[EXERCISE OBJECTIVE]
Which lines in the records below contain the word "Рюкзаки"? Copy each of them.

[TASK INPUTS]

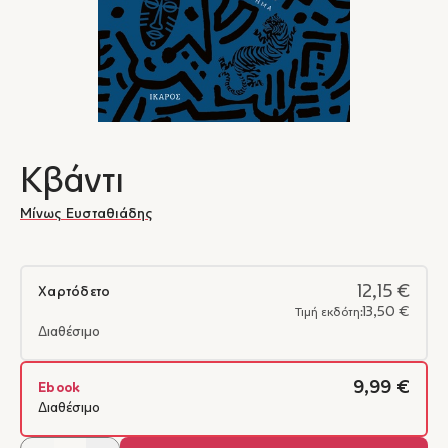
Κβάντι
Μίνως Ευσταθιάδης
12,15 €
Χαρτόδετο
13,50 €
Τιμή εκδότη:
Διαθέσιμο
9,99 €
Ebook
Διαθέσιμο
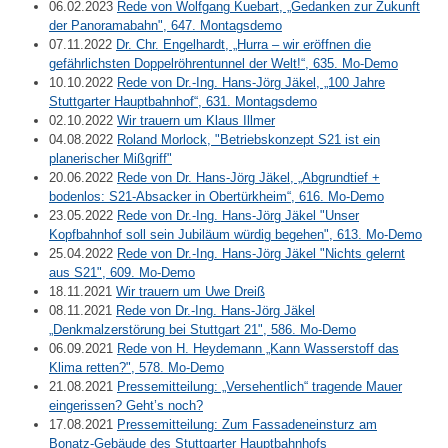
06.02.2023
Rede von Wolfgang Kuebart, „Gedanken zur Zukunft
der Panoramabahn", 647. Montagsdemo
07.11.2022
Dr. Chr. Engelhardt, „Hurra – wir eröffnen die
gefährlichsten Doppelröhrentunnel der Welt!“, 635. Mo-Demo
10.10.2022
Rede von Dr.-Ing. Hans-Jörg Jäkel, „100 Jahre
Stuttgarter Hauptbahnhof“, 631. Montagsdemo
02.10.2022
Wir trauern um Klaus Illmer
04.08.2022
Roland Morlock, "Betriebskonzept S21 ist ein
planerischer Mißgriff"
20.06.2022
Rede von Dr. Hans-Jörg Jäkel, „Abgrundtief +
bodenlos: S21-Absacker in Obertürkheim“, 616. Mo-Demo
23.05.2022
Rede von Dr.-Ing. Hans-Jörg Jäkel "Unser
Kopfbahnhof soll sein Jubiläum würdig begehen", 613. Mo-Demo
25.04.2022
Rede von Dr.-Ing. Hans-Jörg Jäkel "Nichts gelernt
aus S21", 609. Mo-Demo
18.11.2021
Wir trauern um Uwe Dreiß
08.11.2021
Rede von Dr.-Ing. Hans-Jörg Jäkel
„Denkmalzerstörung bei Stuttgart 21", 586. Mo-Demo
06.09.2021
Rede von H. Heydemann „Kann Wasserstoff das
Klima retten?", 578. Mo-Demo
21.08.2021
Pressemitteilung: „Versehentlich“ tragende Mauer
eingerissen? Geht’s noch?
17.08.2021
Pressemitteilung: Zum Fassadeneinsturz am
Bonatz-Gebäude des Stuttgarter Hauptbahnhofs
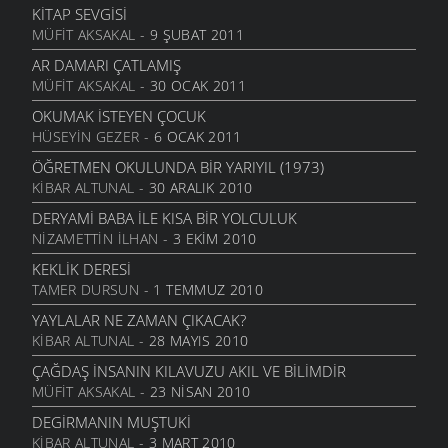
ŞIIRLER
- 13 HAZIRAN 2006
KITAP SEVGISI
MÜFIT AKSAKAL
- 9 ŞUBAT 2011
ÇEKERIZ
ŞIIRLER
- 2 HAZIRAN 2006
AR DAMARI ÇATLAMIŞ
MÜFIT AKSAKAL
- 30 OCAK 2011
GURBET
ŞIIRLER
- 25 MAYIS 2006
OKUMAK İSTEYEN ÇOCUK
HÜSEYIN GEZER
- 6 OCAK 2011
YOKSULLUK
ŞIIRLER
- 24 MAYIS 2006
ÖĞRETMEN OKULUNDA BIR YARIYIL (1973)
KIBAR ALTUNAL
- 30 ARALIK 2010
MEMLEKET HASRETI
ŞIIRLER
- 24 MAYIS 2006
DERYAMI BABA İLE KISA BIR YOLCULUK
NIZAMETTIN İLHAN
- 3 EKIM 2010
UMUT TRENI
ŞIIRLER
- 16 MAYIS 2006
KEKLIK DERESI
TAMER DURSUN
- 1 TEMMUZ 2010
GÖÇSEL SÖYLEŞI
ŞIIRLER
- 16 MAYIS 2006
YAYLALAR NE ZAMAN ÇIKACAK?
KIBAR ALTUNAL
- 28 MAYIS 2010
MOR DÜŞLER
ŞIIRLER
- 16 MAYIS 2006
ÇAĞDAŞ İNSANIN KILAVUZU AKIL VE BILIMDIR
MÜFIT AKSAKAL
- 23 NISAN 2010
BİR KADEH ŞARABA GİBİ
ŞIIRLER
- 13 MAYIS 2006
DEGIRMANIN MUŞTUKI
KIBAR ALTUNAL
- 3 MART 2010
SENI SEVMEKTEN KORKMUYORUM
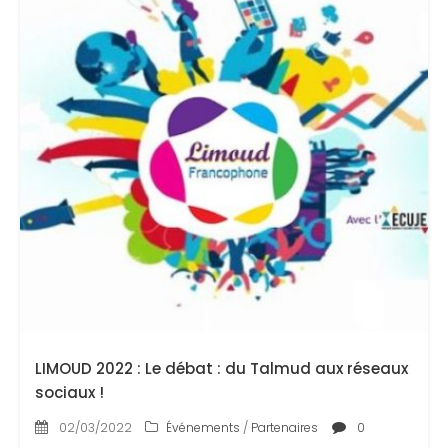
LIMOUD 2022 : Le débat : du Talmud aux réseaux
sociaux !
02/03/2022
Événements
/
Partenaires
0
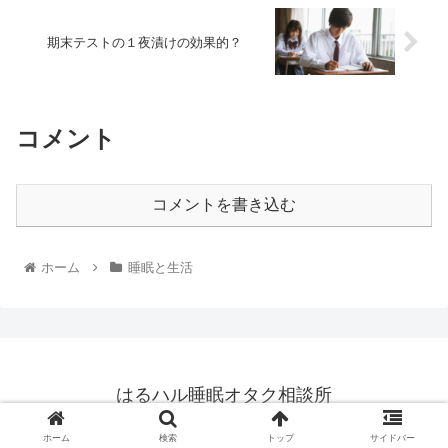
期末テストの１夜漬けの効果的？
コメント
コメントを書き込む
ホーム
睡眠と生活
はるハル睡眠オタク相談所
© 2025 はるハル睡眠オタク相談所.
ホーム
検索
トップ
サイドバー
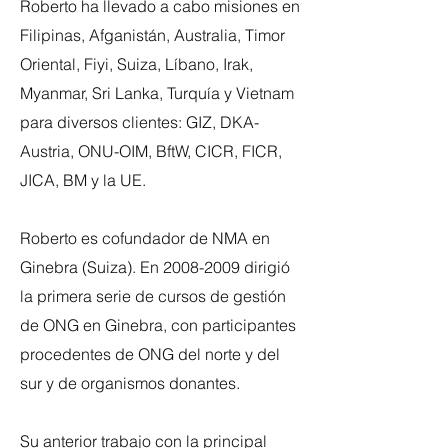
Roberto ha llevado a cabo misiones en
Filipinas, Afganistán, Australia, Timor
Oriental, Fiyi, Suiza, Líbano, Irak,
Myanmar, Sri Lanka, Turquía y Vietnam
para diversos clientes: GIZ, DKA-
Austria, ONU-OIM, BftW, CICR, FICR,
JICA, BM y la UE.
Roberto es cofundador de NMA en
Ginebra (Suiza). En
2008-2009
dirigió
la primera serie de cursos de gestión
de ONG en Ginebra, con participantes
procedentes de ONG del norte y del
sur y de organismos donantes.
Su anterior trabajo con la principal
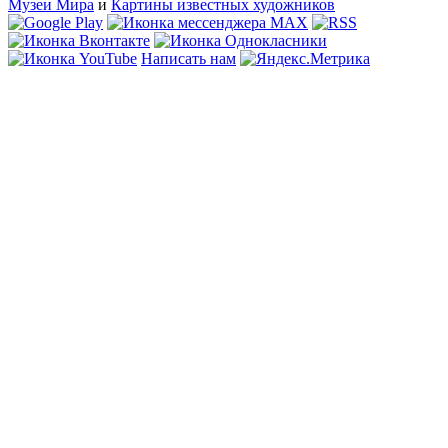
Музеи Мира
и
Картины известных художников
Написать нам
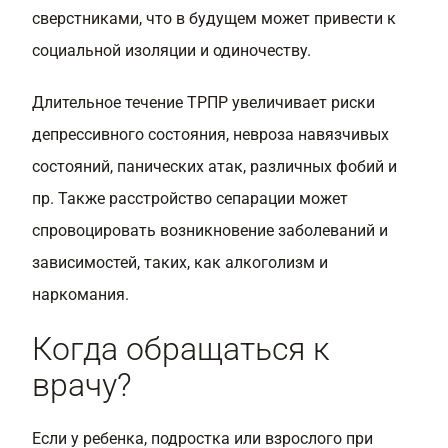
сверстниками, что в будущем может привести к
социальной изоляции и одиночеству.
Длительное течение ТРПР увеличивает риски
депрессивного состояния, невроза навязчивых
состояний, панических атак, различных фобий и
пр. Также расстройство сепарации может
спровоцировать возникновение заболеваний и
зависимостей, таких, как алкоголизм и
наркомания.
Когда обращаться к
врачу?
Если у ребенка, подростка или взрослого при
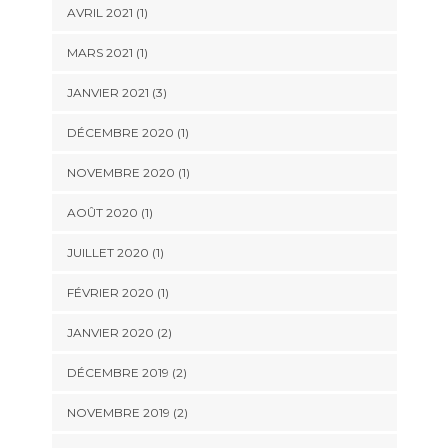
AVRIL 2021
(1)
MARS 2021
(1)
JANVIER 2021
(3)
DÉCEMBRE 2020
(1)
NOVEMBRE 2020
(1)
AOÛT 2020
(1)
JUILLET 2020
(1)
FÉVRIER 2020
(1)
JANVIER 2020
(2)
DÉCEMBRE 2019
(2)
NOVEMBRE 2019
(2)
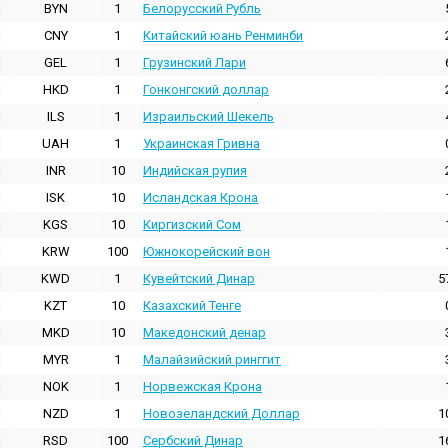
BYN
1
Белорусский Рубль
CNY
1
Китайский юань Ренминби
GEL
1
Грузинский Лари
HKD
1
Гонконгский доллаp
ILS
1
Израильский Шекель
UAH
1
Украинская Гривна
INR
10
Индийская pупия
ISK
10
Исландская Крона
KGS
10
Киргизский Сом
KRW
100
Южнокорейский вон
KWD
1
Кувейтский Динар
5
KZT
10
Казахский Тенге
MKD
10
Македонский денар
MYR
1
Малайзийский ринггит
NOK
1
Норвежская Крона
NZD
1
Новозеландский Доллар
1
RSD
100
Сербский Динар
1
--
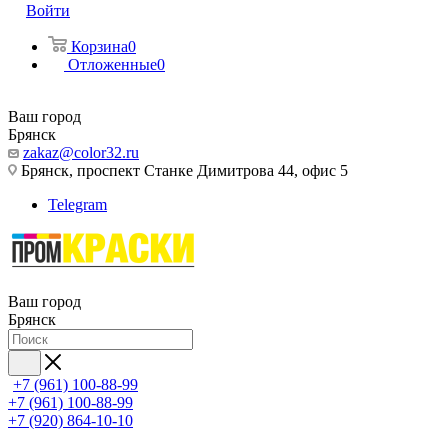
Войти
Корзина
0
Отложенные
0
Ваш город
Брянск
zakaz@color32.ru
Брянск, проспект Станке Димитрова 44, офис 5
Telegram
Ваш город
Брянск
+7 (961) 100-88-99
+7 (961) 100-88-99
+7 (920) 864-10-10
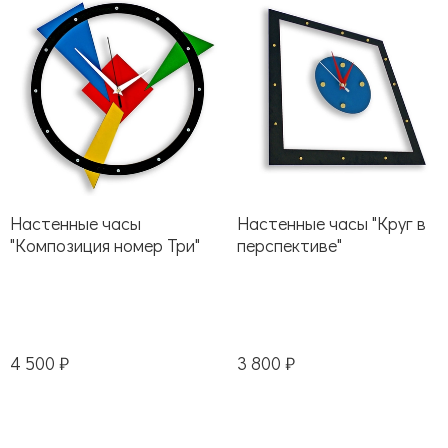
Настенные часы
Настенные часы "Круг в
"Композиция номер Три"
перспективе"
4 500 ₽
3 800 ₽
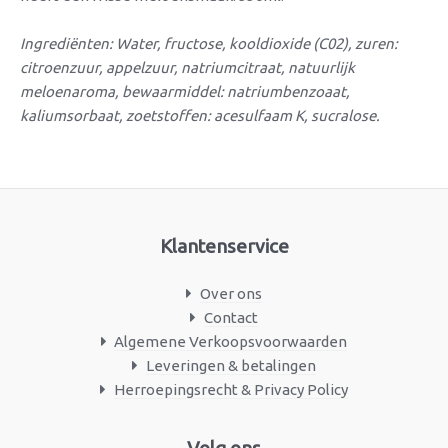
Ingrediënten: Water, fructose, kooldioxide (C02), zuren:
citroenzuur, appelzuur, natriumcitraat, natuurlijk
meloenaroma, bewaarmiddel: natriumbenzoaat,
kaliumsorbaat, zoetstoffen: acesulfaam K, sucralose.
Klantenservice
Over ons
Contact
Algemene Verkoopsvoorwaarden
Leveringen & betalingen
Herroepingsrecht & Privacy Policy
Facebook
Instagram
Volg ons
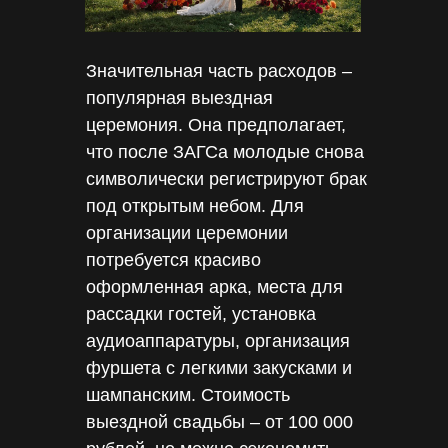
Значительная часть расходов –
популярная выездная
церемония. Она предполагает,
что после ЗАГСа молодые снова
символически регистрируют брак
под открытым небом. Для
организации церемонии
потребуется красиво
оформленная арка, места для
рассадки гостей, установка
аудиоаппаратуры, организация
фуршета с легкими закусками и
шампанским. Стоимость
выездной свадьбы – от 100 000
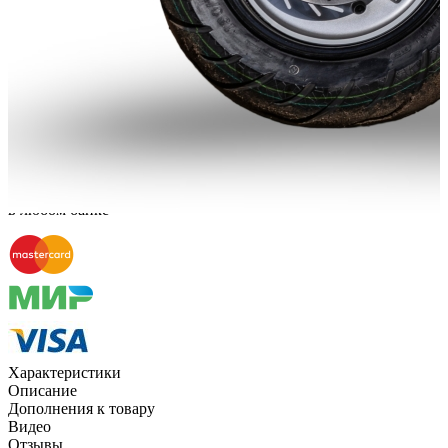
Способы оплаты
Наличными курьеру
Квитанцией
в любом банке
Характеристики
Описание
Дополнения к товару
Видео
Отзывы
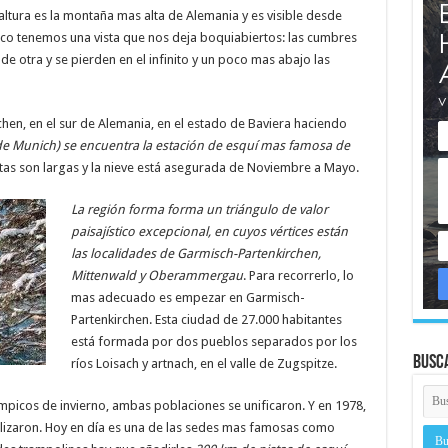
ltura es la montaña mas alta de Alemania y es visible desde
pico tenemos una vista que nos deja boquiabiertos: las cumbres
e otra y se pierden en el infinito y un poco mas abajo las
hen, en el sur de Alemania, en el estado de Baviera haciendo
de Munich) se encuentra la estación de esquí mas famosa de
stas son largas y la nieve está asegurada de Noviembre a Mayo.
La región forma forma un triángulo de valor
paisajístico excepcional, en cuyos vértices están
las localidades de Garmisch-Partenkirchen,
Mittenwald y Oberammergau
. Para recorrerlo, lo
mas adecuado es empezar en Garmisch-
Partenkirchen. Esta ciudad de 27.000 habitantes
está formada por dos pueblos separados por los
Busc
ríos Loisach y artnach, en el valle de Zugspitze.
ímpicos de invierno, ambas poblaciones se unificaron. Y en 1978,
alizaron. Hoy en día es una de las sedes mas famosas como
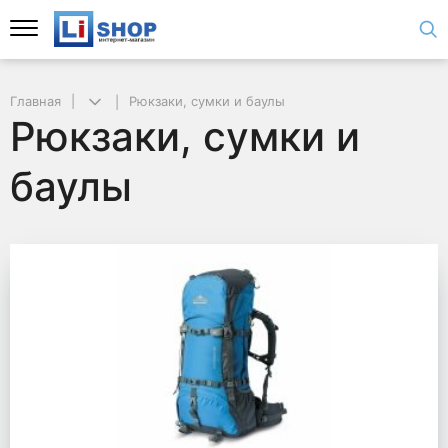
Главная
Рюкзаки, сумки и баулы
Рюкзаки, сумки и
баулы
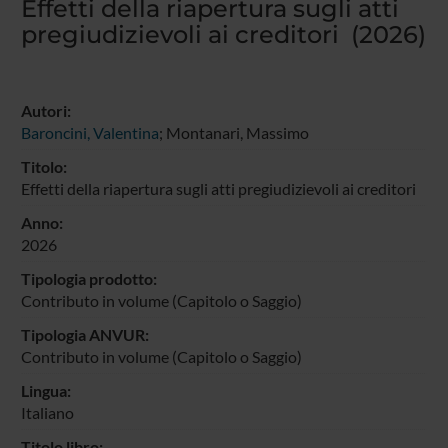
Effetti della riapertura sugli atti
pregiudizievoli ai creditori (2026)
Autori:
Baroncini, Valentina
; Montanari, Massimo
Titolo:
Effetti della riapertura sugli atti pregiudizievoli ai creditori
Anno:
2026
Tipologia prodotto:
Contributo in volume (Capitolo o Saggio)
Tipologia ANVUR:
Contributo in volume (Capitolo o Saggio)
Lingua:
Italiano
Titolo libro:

[ANSWER BELOW]
Рюкзаки, сумки и баулы
Рюкзаки, сумки и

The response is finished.